Saturday, June 7
When we get to the hospital, a different speech pathologist is feeding Emma. She looks at us and says “I’m using a different nipple than the last lady because of Emma’s diagnosis of turner’s syndrome.” And if looks could kill, she wouldn’t have made it. I ask her what she means “diagnosis”? She looks puzzled & tells me she must have misinformation.
It’s one thing to have a ton of different people always holding and poking and touching your baby. It’s a completely different thing when those people have no idea what is going on with my child. And they offer medical advice without reviewing my daughters chart.
The speech woman apologizes & goes to read Emma’s chart before talking with us. She never comes back. I know the nurse is frustrated that she said that.
It stemmed from the genetics testing that the doctors wanted to do. Apparently they were testing for that, but if this speech doctor would have read the chart, she would have seen the test came back clear.
My dad and sister come up to visit. Auntie Kristin get’s to hold E for awhile & my dad is a little hesitant to hold her. The wires have him scared, which I can’t blame him about. It is very intimidating to maneuver all the wires.
After they leave, I head out to pump. The fellow comes in to talk with Mike while I’m gone. Mike had big plans to get real answers about why Emma is still in the nicu if there’s really nothing wrong with her. He said he had that talk with the fellow but can’t recall much of it when I get back from pumping. One of the nurses fills me in a bit of what he said, but Mike said his brain is just mush after talking to the dr.
We eat lunch in the hospital & chat with another family that has twins in the NICU.
*side note…this family was adopting the twin girls and they were born 3 days after Emma. They were stationed in the same room as E was for most of their stay. Cutest little girls. And the parents were so encouraging to us while we were there. Especially the mom. It was nice to have a Christian woman who was experiencing similar things and could offer advice or sometimes just an ear to listen. We still keep in contact with this precious family!

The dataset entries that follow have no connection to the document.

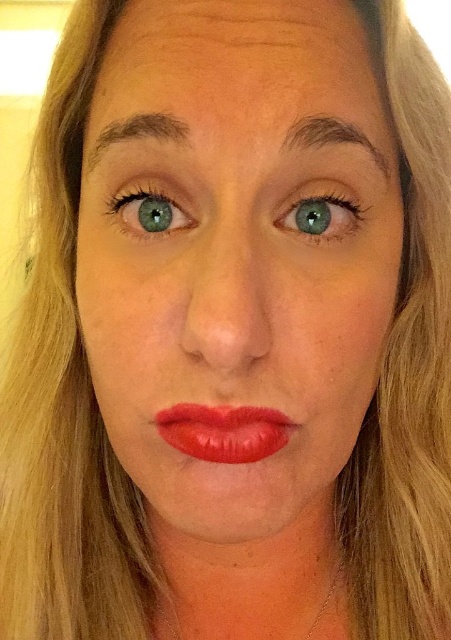 Question: Does green matte eye at upper center appear under dark brown hair at upper center?

Choices:
 (A) yes
 (B) no

Answer: (A)

Question: Is the position of shiny red lipstick at center more distant than that of dark brown eyebrow at upper left?

Choices:
 (A) no
 (B) yes

Answer: (B)

Question: Which point is farther to the camera?

Choices:
 (A) (299, 189)
 (B) (231, 266)

Answer: (A)

Question: In this image, where is green matte eye at upper center located relative to dark brown eyebrow at upper left?

Choices:
 (A) above
 (B) below

Answer: (B)

Question: Which object appears closest to the camera in this image?

Choices:
 (A) dark brown eyebrow at upper left
 (B) dark brown hair at upper center

Answer: (A)

Question: Estimate the real-world distances between objects in this image. Which object is closer to the green matte eye at center?

Choices:
 (A) dark brown eyebrow at upper left
 (B) dark brown hair at upper center

Answer: (B) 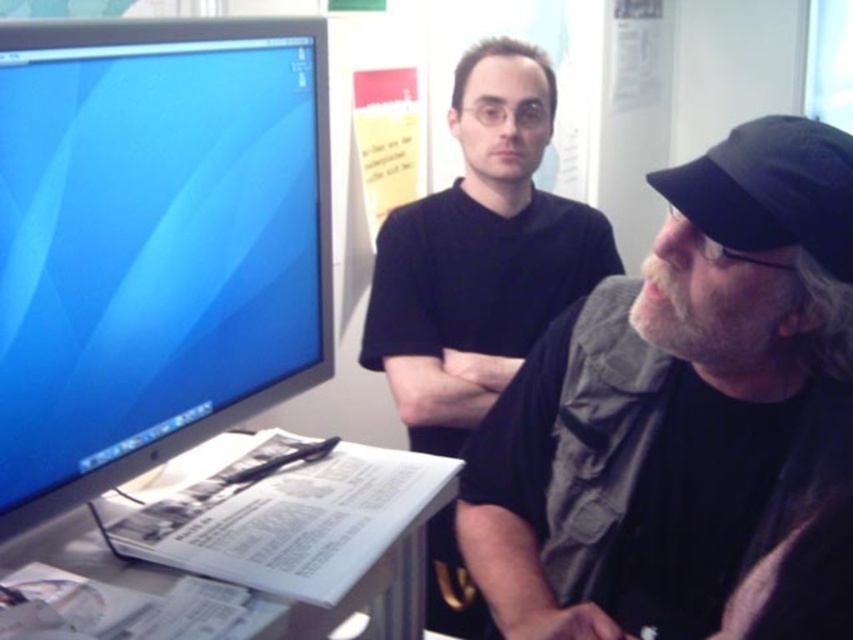 Question: Is the position of dark gray fabric shirt at center more distant than that of white paper at lower center?

Choices:
 (A) no
 (B) yes

Answer: (A)

Question: Which point is closer to the camera?

Choices:
 (A) (161, 484)
 (B) (454, 330)
 (C) (289, 193)
 (D) (537, 381)

Answer: (C)

Question: Which object appears farthest from the camera in this image?

Choices:
 (A) dark gray fabric shirt at center
 (B) white paper at lower center

Answer: (B)

Question: Does dark gray fabric shirt at center appear under black matte shirt at center?

Choices:
 (A) no
 (B) yes

Answer: (B)

Question: Can you confirm if dark gray fabric shirt at center is positioned to the left of black matte shirt at center?

Choices:
 (A) yes
 (B) no

Answer: (B)

Question: Which of the following is the closest to the observer?

Choices:
 (A) (498, 595)
 (B) (173, 378)

Answer: (B) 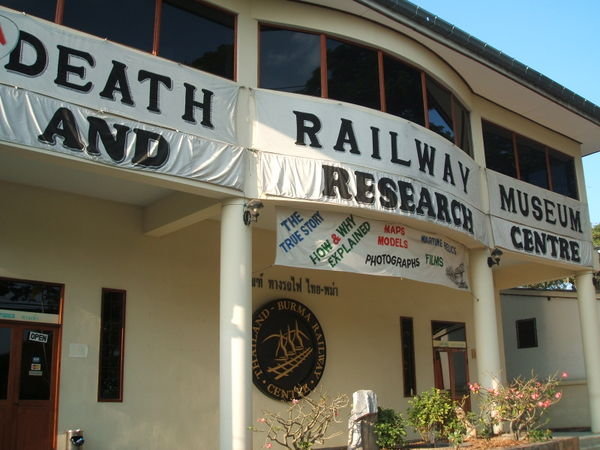 Where is `2 doors`? The width and height of the screenshot is (600, 450). 2 doors is located at coordinates (22, 417), (447, 376). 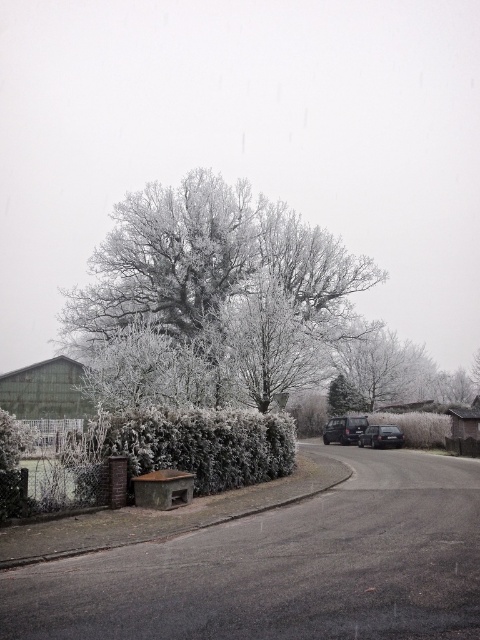 Question: Among these objects, which one is nearest to the camera?

Choices:
 (A) frosted bark tree at center
 (B) green frosted hedge at center
 (C) dark gray metallic car at center

Answer: (A)

Question: Which point is farther to the camera?

Choices:
 (A) white frosty tree at center
 (B) shiny black car at center
 (C) dark gray metallic car at center
 (D) green frosted hedge at center

Answer: (A)

Question: Does frosted bark tree at center appear over shiny black car at center?

Choices:
 (A) no
 (B) yes

Answer: (B)

Question: Among these objects, which one is nearest to the camera?

Choices:
 (A) green frosted hedge at center
 (B) dark gray metallic car at center
 (C) white frosty tree at center

Answer: (A)

Question: Is frosted bark tree at center positioned behind white frosty tree at center?

Choices:
 (A) yes
 (B) no

Answer: (B)

Question: Can you confirm if white frosty tree at center is wider than dark gray metallic car at center?

Choices:
 (A) yes
 (B) no

Answer: (A) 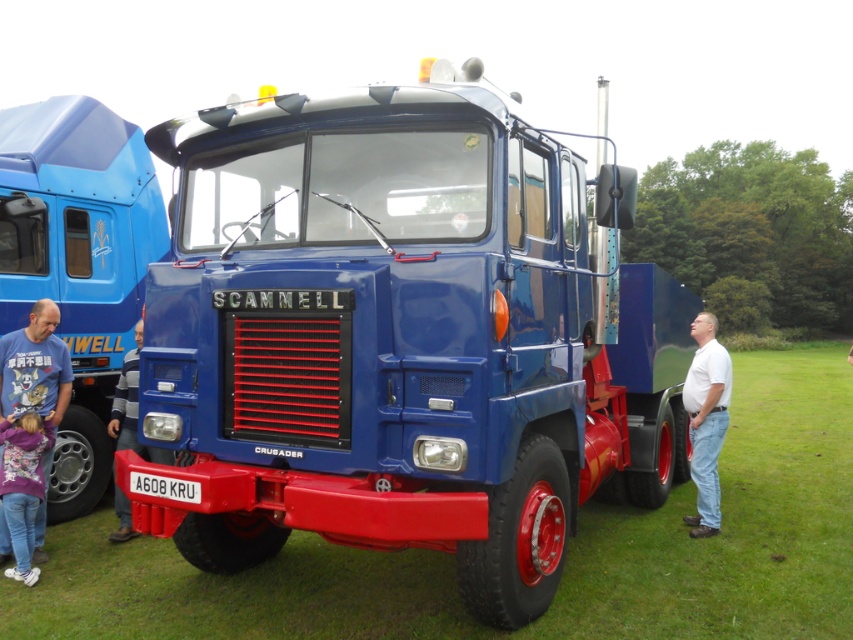 Question: Which is nearer to the green grass at lower center?

Choices:
 (A) matte blue t-shirt at lower left
 (B) glossy blue truck at center
 (C) white cotton shirt at center
 (D) blue striped shirt at lower left

Answer: (B)

Question: Which point appears closest to the camera in this image?

Choices:
 (A) (123, 509)
 (B) (477, 216)

Answer: (B)

Question: Does matte blue t-shirt at lower left have a larger size compared to white cotton shirt at center?

Choices:
 (A) yes
 (B) no

Answer: (B)

Question: Which of these objects is positioned farthest from the floral hoodie at lower left?

Choices:
 (A) green grass at lower center
 (B) matte blue t-shirt at lower left
 (C) white cotton shirt at center
 (D) blue striped shirt at lower left

Answer: (C)

Question: Is green grass at lower center below blue striped shirt at lower left?

Choices:
 (A) no
 (B) yes

Answer: (B)

Question: Can you confirm if matte blue truck at center is wider than white cotton shirt at center?

Choices:
 (A) no
 (B) yes

Answer: (B) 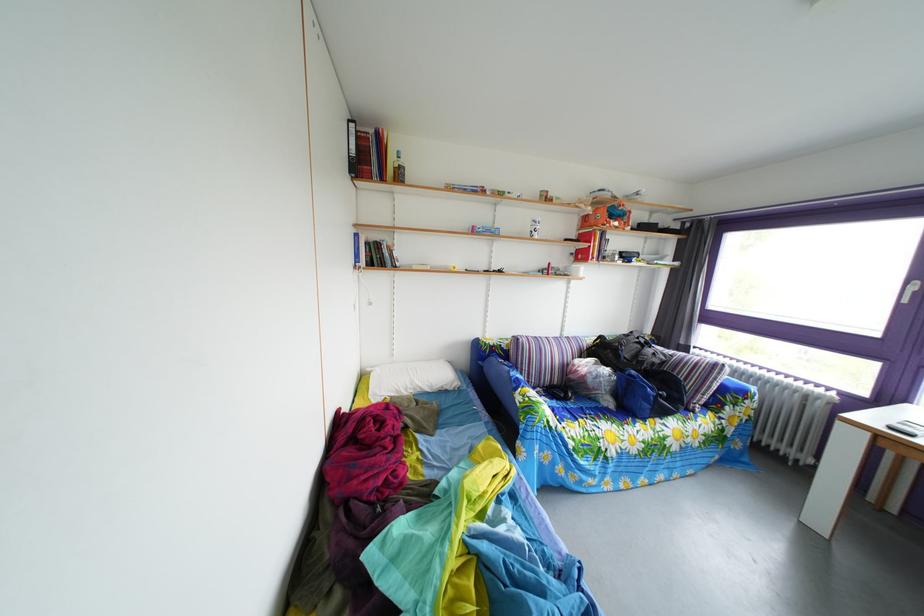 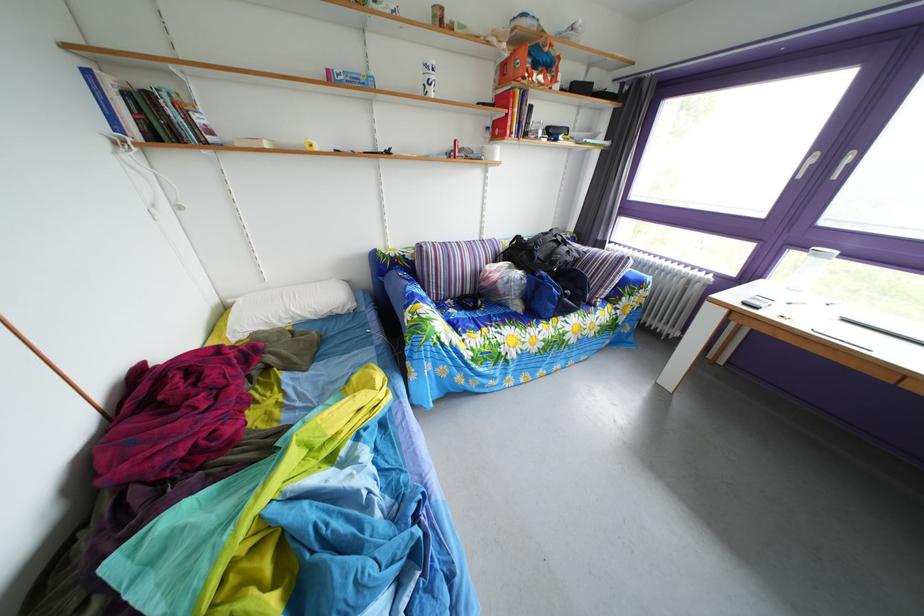 The point at (484, 236) is marked in the first image. Where is the corresponding point in the second image?

(339, 79) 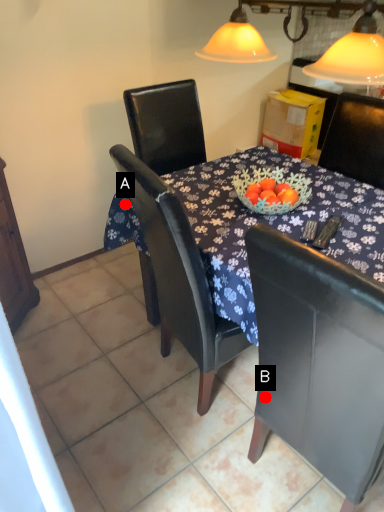 Question: Two points are circled on the image, labeled by A and B beside each circle. Which of the following is the farthest from the observer?

Choices:
 (A) A is further
 (B) B is further

Answer: (A) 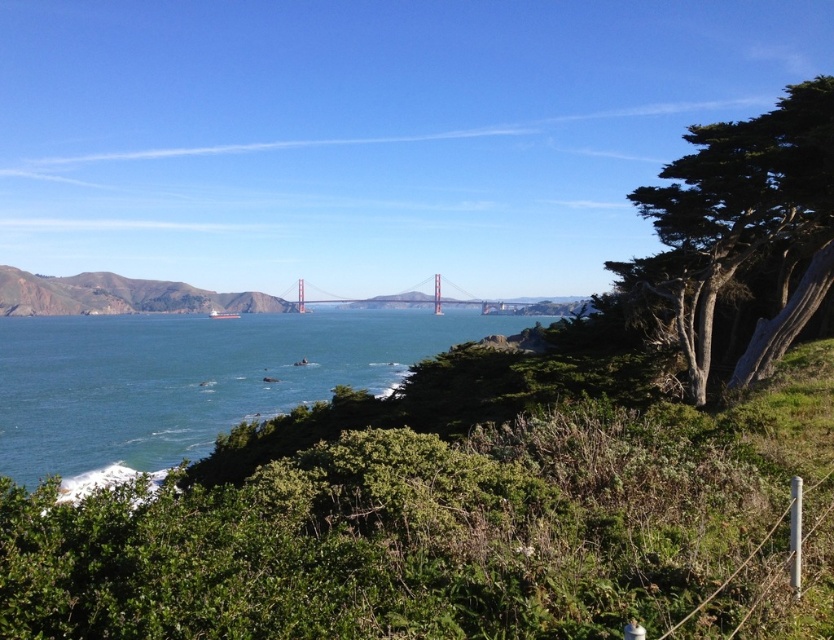 You are a photographer planning to capture the Golden Gate Bridge with both the blue water at center and the brown rocky hill at left in the frame. Which object will occupy more of the photo composition?

The blue water at center will occupy more of the photo composition because it is bigger than the brown rocky hill at left.

You are a photographer planning to capture the Golden Gate Bridge from this vantage point. You notice the blue water at center and the brown rocky hill at left. Which object would you focus on if you want to highlight the contrast between the bridge and the surrounding natural elements?

The blue water at center is wider than the brown rocky hill at left, so focusing on the blue water at center would better highlight the contrast between the bridge and the surrounding natural elements due to its broader presence in the scene.

You are a photographer planning to capture the Golden Gate Bridge from this vantage point. You want to ensure the brown rocky hill at left and the painted steel bridge at center are both visible in your shot. Based on their positions, which object will appear closer to the camera in the final photograph?

The brown rocky hill at left will appear closer to the camera in the final photograph because it is positioned in front of the painted steel bridge at center. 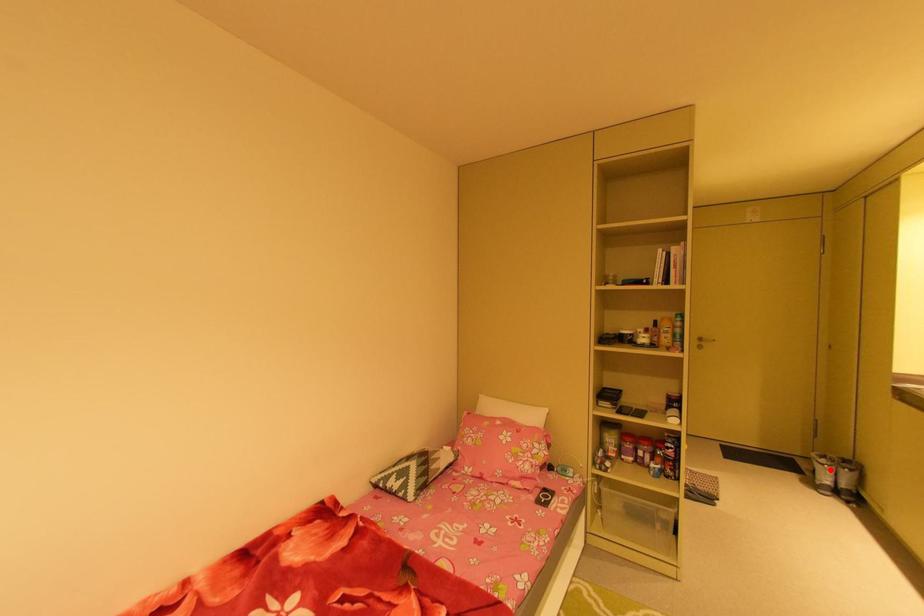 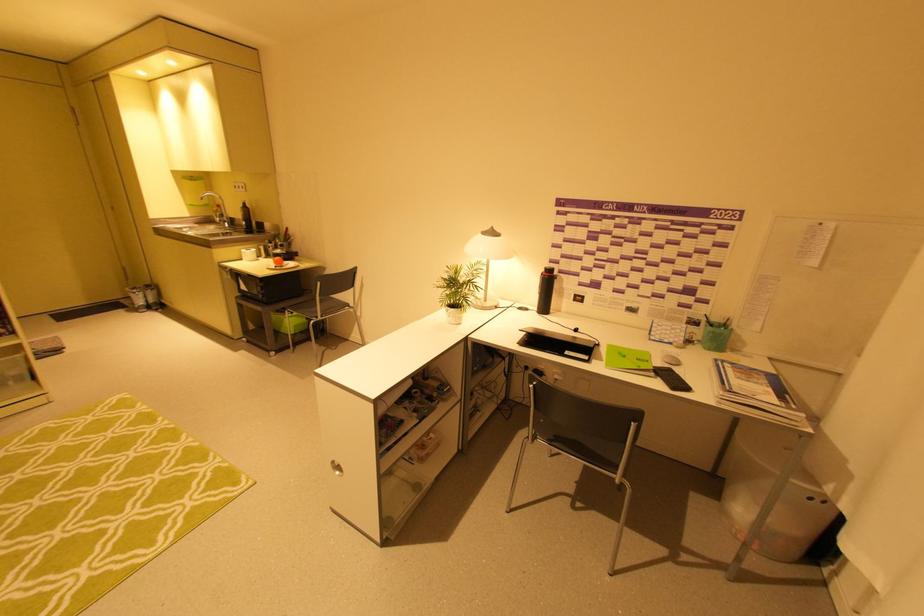 Question: I am providing you with two images of the same scene from different viewpoints. Given a red point in image1, look at the same physical point in image2. Is it:

Choices:
 (A) Closer to the viewpoint
 (B) Farther from the viewpoint

Answer: (B) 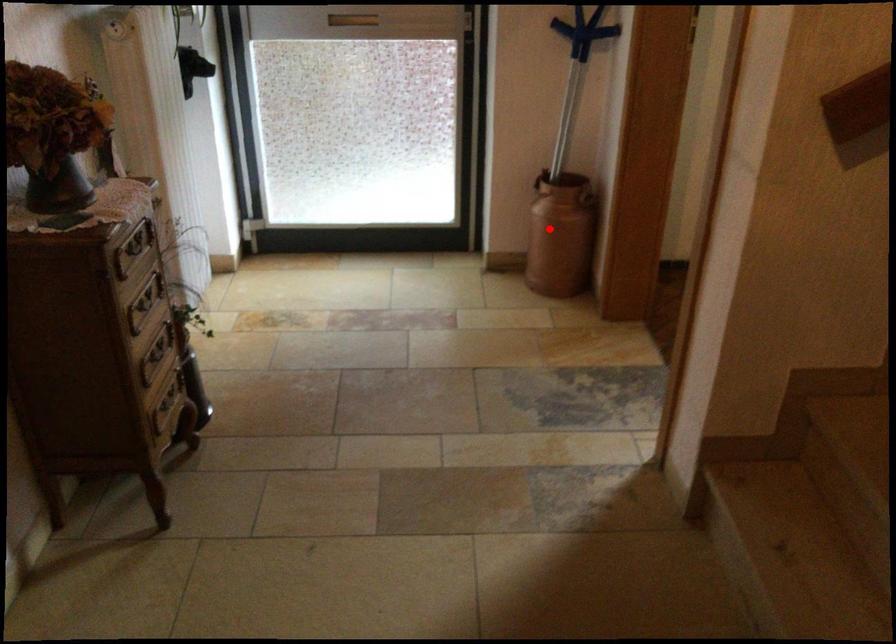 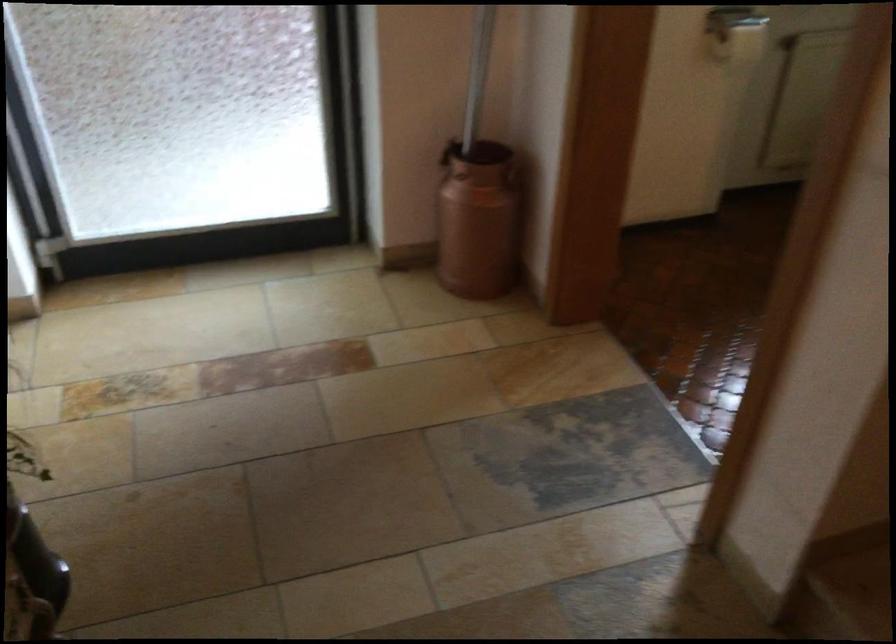 Question: I am providing you with two images of the same scene from different viewpoints. In image1, a red point is highlighted. Considering the same 3D point in image2, which of the following is correct?

Choices:
 (A) It is closer
 (B) It is farther

Answer: (A) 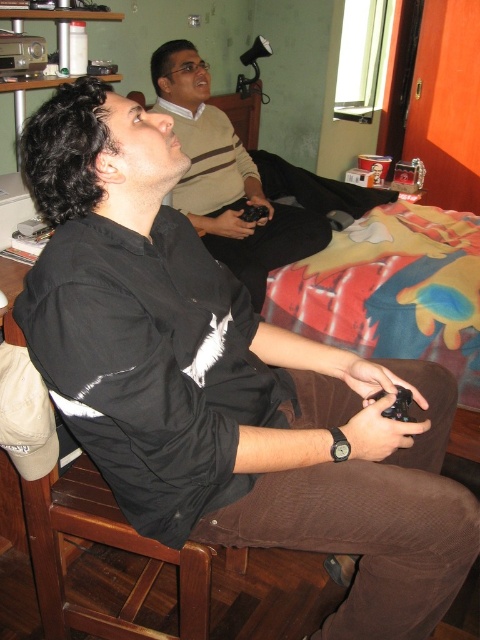 Question: Does black matte shirt at upper left have a larger size compared to black matte game controller at lower center?

Choices:
 (A) yes
 (B) no

Answer: (A)

Question: Does black matte shirt at upper left come behind black matte game controller at lower center?

Choices:
 (A) yes
 (B) no

Answer: (A)

Question: Can you confirm if black matte shirt at upper left is wider than black matte game controller at lower center?

Choices:
 (A) yes
 (B) no

Answer: (A)

Question: Which point is farther from the camera taking this photo?

Choices:
 (A) (406, 394)
 (B) (189, 115)

Answer: (B)

Question: Which point is farther to the camera?

Choices:
 (A) (381, 397)
 (B) (240, 189)

Answer: (B) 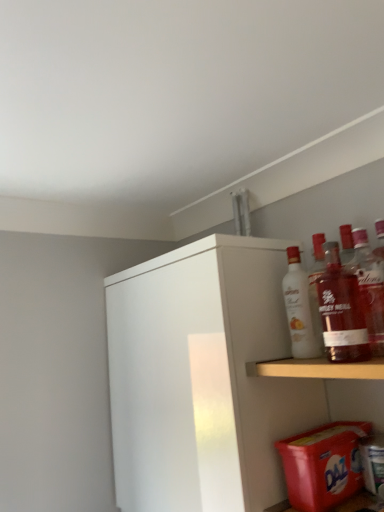 Question: Considering the positions of translucent glass bottle at upper right, marked as the first bottle in a front-to-back arrangement, and red plastic laundry detergent at lower right in the image, is translucent glass bottle at upper right, marked as the first bottle in a front-to-back arrangement, taller or shorter than red plastic laundry detergent at lower right?

Choices:
 (A) short
 (B) tall

Answer: (B)

Question: Considering the positions of translucent glass bottle at upper right, the second bottle viewed from the left, and red plastic laundry detergent at lower right in the image, is translucent glass bottle at upper right, the second bottle viewed from the left, bigger or smaller than red plastic laundry detergent at lower right?

Choices:
 (A) small
 (B) big

Answer: (A)

Question: Which of these objects is positioned closest to the white glossy bottle at upper right, positioned as the 1th bottle in left-to-right order?

Choices:
 (A) red plastic laundry detergent at lower right
 (B) translucent glass bottle at shelf right
 (C) white matte cabinet at upper right
 (D) translucent glass bottle at upper right, marked as the first bottle in a front-to-back arrangement

Answer: (B)

Question: Considering the real-world distances, which object is farthest from the white glossy bottle at upper right, which is the 2th bottle from front to back?

Choices:
 (A) white matte cabinet at upper right
 (B) translucent glass bottle at upper right, which is the second bottle from back to front
 (C) translucent glass bottle at shelf right
 (D) red plastic laundry detergent at lower right

Answer: (A) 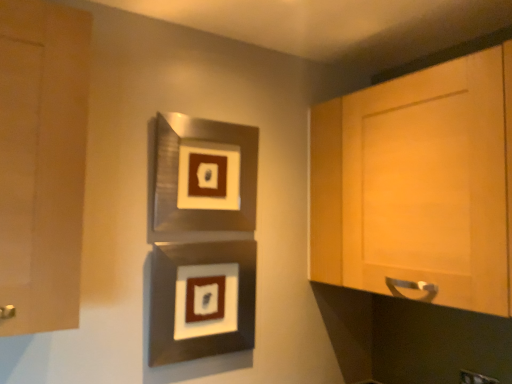 Question: Are metallic silver picture frame at center, the first picture frame positioned from the bottom, and matte wood cabinet at left, which is the 1th cabinetry from left to right, located far from each other?

Choices:
 (A) no
 (B) yes

Answer: (A)

Question: Considering the relative positions of metallic silver picture frame at center, positioned as the 2th picture frame in top-to-bottom order, and matte wood cabinet at left, which is the 1th cabinetry from left to right, in the image provided, is metallic silver picture frame at center, positioned as the 2th picture frame in top-to-bottom order, to the right of matte wood cabinet at left, which is the 1th cabinetry from left to right, from the viewer's perspective?

Choices:
 (A) no
 (B) yes

Answer: (B)

Question: From a real-world perspective, is metallic silver picture frame at center, positioned as the 2th picture frame in top-to-bottom order, located higher than matte wood cabinet at left, the second cabinetry positioned from the right?

Choices:
 (A) yes
 (B) no

Answer: (B)

Question: Is metallic silver picture frame at center, positioned as the 2th picture frame in top-to-bottom order, further to the viewer compared to matte wood cabinet at left, which is the 1th cabinetry from left to right?

Choices:
 (A) yes
 (B) no

Answer: (A)

Question: Considering the relative sizes of metallic silver picture frame at center, positioned as the 2th picture frame in top-to-bottom order, and matte wood cabinet at left, which is the 1th cabinetry from left to right, in the image provided, is metallic silver picture frame at center, positioned as the 2th picture frame in top-to-bottom order, bigger than matte wood cabinet at left, which is the 1th cabinetry from left to right,?

Choices:
 (A) no
 (B) yes

Answer: (A)

Question: In the image, is metallic silver picture frame at center, positioned as the 2th picture frame in top-to-bottom order, on the left side or the right side of light wood cabinet at right, which ranks as the second cabinetry in left-to-right order?

Choices:
 (A) right
 (B) left

Answer: (B)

I nurse E but she doesn’t seem too interested! I go pump & Mike gets her to take 38 ml from the bottle after, so she must not have gotten much from me. Which just adds to my frustration since I accidentally knocked over the bottle with my freshly pumped breast milk…
Katie & Manny are there. They come visit with us and Emma for awhile. My parents are also there. The rules of the nicu state that nobody under (I think) 14 are allowed back unless they are siblings of the patient. SO my sisters have only been able to sit in the waiting room and face time us. But today, thanks to a certain nurse (won’t name names, don’t want her in trouble ) Lexi and our friend Olivia were able to come back. And not only that, they got to hold her!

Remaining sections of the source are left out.